The Norwegian Advanced SAM System (NASAMS). The NASAMS launcher has six ready to fire AMRAAM missiles. (photo : Airforce Technology)
Norwegian Advanced Surface to Air Missile System
Chile is joining Finland, and several other countries, and adopting the Norwegian NASAMS (Norwegian Advanced Surface to Air Missile System) for their air defense needs. Chile was particularly impressed by the track record of reliability NASAMS has compiled. Norway developed this system in the early 1990s and deployed the first missiles and radars in 1995.

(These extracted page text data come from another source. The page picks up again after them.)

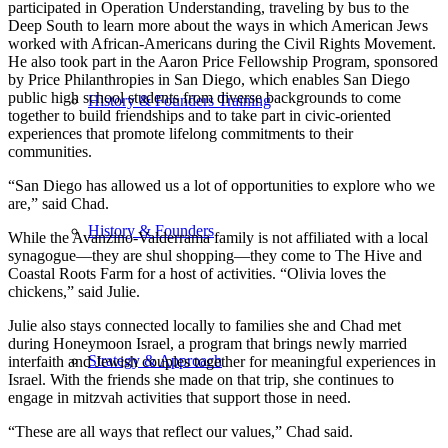
participated in Operation Understanding, traveling by bus to the
Deep South to learn more about the ways in which American Jews
worked with African-Americans during the Civil Rights Movement.
He also took part in the Aaron Price Fellowship Program, sponsored
by Price Philanthropies in San Diego, which enables San Diego
public high school students from diverse backgrounds to come
History & Founders Training
together to build friendships and to take part in civic-oriented
experiences that promote lifelong commitments to their
communities.
“San Diego has allowed us a lot of opportunities to explore who we
are,” said Chad.
History & Founders
While the Avanzino-Valderrama family is not affiliated with a local
synagogue—they are shul shopping—they come to The Hive and
Coastal Roots Farm for a host of activities. “Olivia loves the
chickens,” said Julie.
Julie also stays connected locally to families she and Chad met
during Honeymoon Israel, a program that brings newly married
Strategy & Approach
interfaith and Jewish couples together for meaningful experiences in
Israel. With the friends she made on that trip, she continues to
engage in mitzvah activities that support those in need.
“These are all ways that reflect our values,” Chad said.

The Raytheon AMRAAM AIM-120C missile is fitted with clipped fins and has longer range and has very high agility to counter targets making evasive manoeuvres. (photo : Airforce Technology)
NASAMS uses the American AMRAMM radar guided air-to-air missiles, but fired from a six missile container, instead of an aircraft. This ground based AMRAAM weighs 159 kg/350 pounds and has a range of 30 kilometers (it's radar can see out 50-70 kilometers), and can hit targets as high as 21 kilometers (65,000 feet).
Spanish Army NASAMS II launcher vehicle (photo : Outisnn)
What makes the AMRAMM so effective as a SAM is the capabilities of its guidance system (which is about two thirds of the $400,000 missiles cost.) Testing also revealed that AMRAAM could be used to shoot down cruise missiles. Chile believes the AMRAAM (also combat proven) used by NASAMS is a better long term choice for air defense, because the United States is constantly updating the missile.
Rugged Flat Displays for the NASAMS (photo : Barco)
Norway pioneered the use of AMRAAM as a surface-to-air missile, and other systems have been developed using AMRAAM. But the Norwegian version is seen as the best of the lot. Spain, Holland, Finland and the United States also use NASAMS.